First of all this program could be easily implemented using only F#, but for me is interesting to see the interaction between native F# type/structures and C#. Because of this, the code that performs the L-system rewrite is written in F# and the code that takes the result is written in C# and uses WPF.
The first thing we need is an implementation of the turtle.
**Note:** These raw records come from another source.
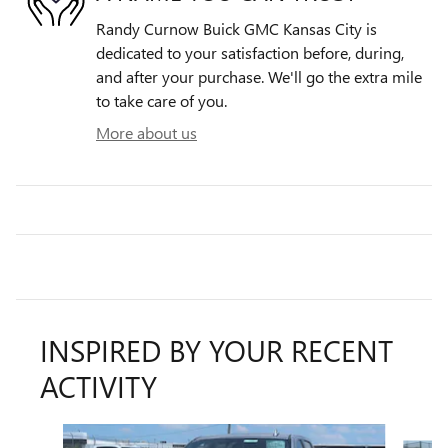
Randy Curnow Buick GMC Kansas City is
dedicated to your satisfaction before, during,
and after your purchase. We'll go the extra mile
to take care of you.
More about us
INSPIRED BY YOUR RECENT
ACTIVITY
Slide 1 of 6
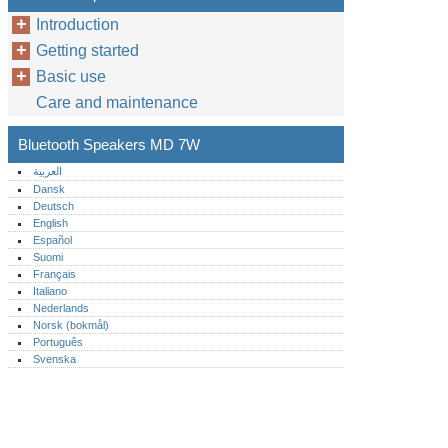
Introduction
Getting started
Basic use
Care and maintenance
Bluetooth Speakers MD 7W
العربية
Dansk
Deutsch
English
Español
Suomi
Français
Italiano
Nederlands
Norsk (bokmål)‎
Português‎
Svenska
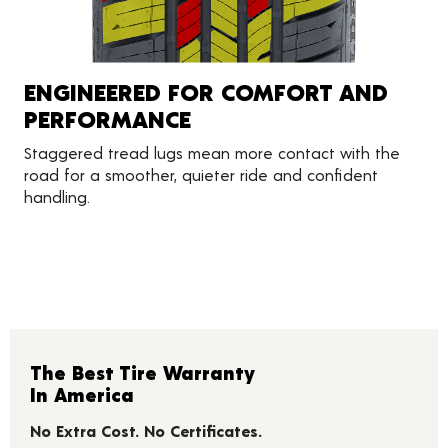
ENGINEERED FOR COMFORT AND
PERFORMANCE
Staggered tread lugs mean more contact with the
road for a smoother, quieter ride and confident
handling.
The Best Tire Warranty
In America
No Extra Cost. No Certificates.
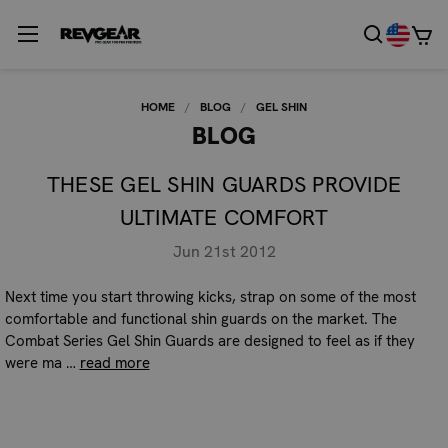
HOME
BLOG
GEL SHIN
BLOG
THESE GEL SHIN GUARDS PROVIDE
ULTIMATE COMFORT
Jun 21st 2012
Next time you start throwing kicks, strap on some of the most
comfortable and functional shin guards on the market. The
Combat Series Gel Shin Guards are designed to feel as if they
were ma …
read more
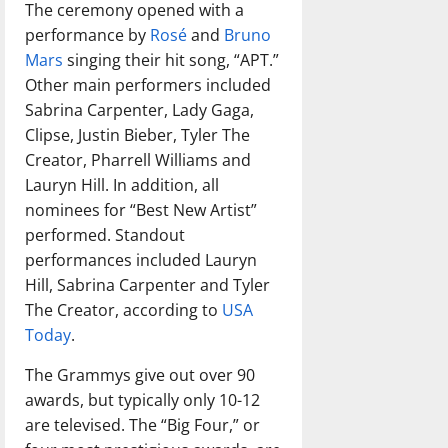
The ceremony opened with a
performance by
Rosé
and
Bruno
Mars
singing their hit song, “APT.”
Other main performers included
Sabrina Carpenter, Lady Gaga,
Clipse, Justin Bieber, Tyler The
Creator, Pharrell Williams and
Lauryn Hill. In addition, all
nominees for “Best New Artist”
performed. Standout
performances included Lauryn
Hill, Sabrina Carpenter and Tyler
The Creator, according to
USA
Today
.
The Grammys give out over 90
awards, but typically only 10-12
are televised. The “Big Four,” or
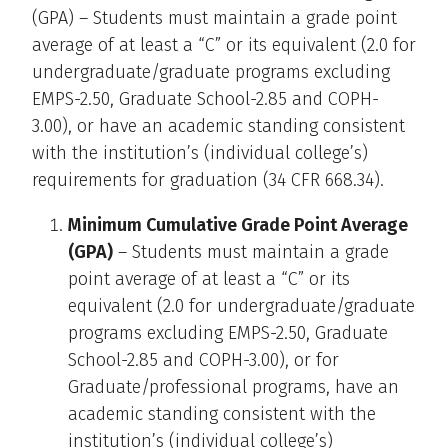
(GPA) – Students must maintain a grade point
average of at least a “C” or its equivalent (2.0 for
undergraduate/graduate programs excluding
EMPS-2.50, Graduate School-2.85 and COPH-
3.00), or have an academic standing consistent
with the institution’s (individual college’s)
requirements for graduation (34 CFR 668.34).
Minimum Cumulative Grade Point Average
(GPA)
– Students must maintain a grade
point average of at least a “C” or its
equivalent (2.0 for undergraduate/graduate
programs excluding EMPS-2.50, Graduate
School-2.85 and COPH-3.00), or for
Graduate/professional programs, have an
academic standing consistent with the
institution’s (individual college’s)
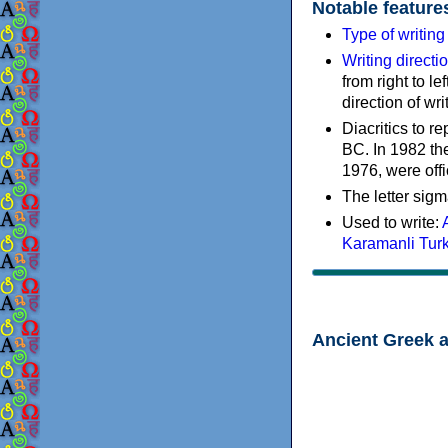
Notable feature
Type of writin
Writing directi
from right to le
direction of wri
Diacritics to 
BC. In 1982 the
1976, were offi
The letter sigm
Used to write:
Karamanli Tur
Ancient Greek 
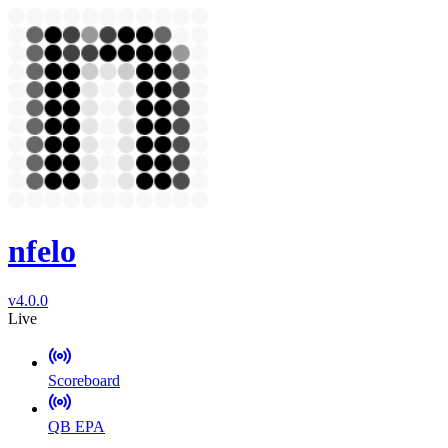
nfelo
v4.0.0
Live
Scoreboard
QB EPA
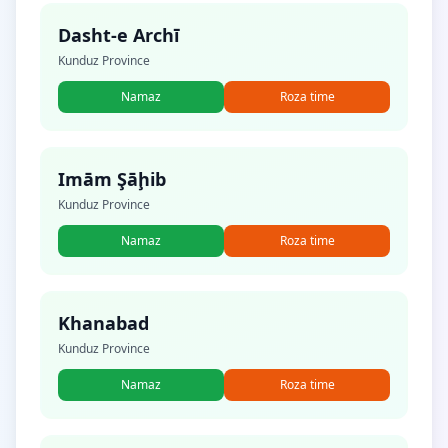
Dasht-e Archī
Kunduz Province
Namaz
Roza time
Imām Şāḩib
Kunduz Province
Namaz
Roza time
Khanabad
Kunduz Province
Namaz
Roza time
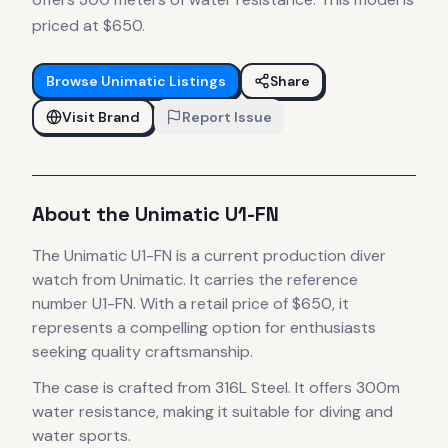
priced at $650.
Browse
Unimatic
Listings
Share
Visit Brand
Report Issue
About the
Unimatic
U1-FN
The
Unimatic
U1-FN
is
a current production
diver
watch
from Unimatic
.
It carries the reference
number U1-FN.
With a retail price of $650, it
represents
a compelling option for enthusiasts
seeking quality craftsmanship.
The case
is crafted from 316L Steel
.
It offers 300m
water resistance, making it suitable for diving and
water sports.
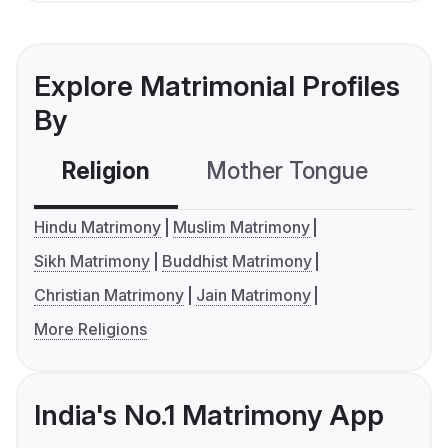
Explore Matrimonial Profiles
By
Religion
Mother Tongue
C
Hindu Matrimony
Muslim Matrimony
Sikh Matrimony
Buddhist Matrimony
Christian Matrimony
Jain Matrimony
More Religions
India's No.1 Matrimony App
Since we want to use this library with several graphics toolkits, we define our own point type for the generated data.
#light
namespace Langexplr.Lsystems
open System
open Microsoft.FSharp.Math.Vector
type Point =
{x : int; y : int }
module Funcs = begin
let my_create_vector(i,j) =
let result = (create 2 0.0)
result.[0] <- i
result.[1] <- j
result
end
type TurtleGraphics =
class
val mutable direction : vector
val mutable position : Point
new(iX,iY) = { position = {x = iX; y = iY};
direction = Funcs.my_create_vector(1.0,0.0)}
member t.Position
with get() = t.position and
set(v) = t.position <- {x = v.x; y = v.y }
member t.Direction
with get() = t.direction and
set(v) = t.direction <- v
member t.Advance(distance : int) =
let aX = int_of_float (t.direction.[0] * float_of_int distance)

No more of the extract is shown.